Sunday, October 4, 2009

Arteries



A W
isconsin Political Fix
not just another blog
October 4, 2009

By Bill Kraus

Bill Safire died last week. He is remembered for many things by many people. My favorite and fondest recollection is based on a column he wrote on Election Day in the fall of 1978.

He wrote, “The wrong-headed rejection of political labels--the glorification of non-participation--is at the root of the rise of single issue voting which bids fair to make this year’s election more of a battle between local extremist groups than a referendum on the nation’s case of hardening of the arteries.”

This remarkable foresight was based on the fact that he saw the collateral damage that the congressional response to the Watergate excesses and the Supreme Court’s dictum which said in effect, “Money is speech and has the same freedoms and protections under the 1st amendment to the Constitution” would do to the election process in this country.
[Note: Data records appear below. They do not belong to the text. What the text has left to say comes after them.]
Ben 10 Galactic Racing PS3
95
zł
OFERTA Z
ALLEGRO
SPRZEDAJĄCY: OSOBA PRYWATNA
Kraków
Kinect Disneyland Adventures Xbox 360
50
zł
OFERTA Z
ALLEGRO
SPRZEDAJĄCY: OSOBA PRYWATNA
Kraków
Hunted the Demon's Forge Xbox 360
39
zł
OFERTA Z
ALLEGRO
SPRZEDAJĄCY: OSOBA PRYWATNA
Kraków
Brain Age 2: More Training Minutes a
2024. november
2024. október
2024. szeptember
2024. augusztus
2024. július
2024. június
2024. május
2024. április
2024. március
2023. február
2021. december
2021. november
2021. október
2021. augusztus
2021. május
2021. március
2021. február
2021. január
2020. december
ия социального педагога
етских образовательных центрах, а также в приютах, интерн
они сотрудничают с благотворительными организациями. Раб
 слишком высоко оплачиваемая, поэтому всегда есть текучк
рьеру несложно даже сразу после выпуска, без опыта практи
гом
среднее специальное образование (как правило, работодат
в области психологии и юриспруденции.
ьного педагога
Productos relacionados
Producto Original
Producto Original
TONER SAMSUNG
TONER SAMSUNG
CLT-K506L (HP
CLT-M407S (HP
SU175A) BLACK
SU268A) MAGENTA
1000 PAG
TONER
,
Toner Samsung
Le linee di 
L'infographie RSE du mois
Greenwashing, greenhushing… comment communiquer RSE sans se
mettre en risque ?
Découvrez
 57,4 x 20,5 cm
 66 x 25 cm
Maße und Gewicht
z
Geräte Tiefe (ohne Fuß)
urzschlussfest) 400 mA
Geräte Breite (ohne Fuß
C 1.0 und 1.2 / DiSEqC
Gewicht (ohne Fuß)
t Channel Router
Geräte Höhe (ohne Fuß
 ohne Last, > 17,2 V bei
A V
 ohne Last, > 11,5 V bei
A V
What it would do, of course, is bureaucratize us.

The surest sign of bureaucratization is that we become more concerned with the process than with the problem. We become prisoners of the status quo.

Nowhere is this phenomenon more evident than in the raging debate in Washington and in the country at large about health care.

The problem is that health care in this country costs twice as much as it does in the countries our businesses must compete with in what has become a global marketplace without, incidentally, producing better health, longevity, or anything else on the indices we use to evaluate the outcomes.

Is anybody talking about that?

It doesn’t seem so.

Instead we are rallying around the system, the process. Saving the insurance companies, the doctors, the hospitals, the drug companies who would seem to be the fiscal beneficiaries of the problem no one is talking about.

The hardening of the nation’s arteries that Safire predicted 31 years ago is now in full flower.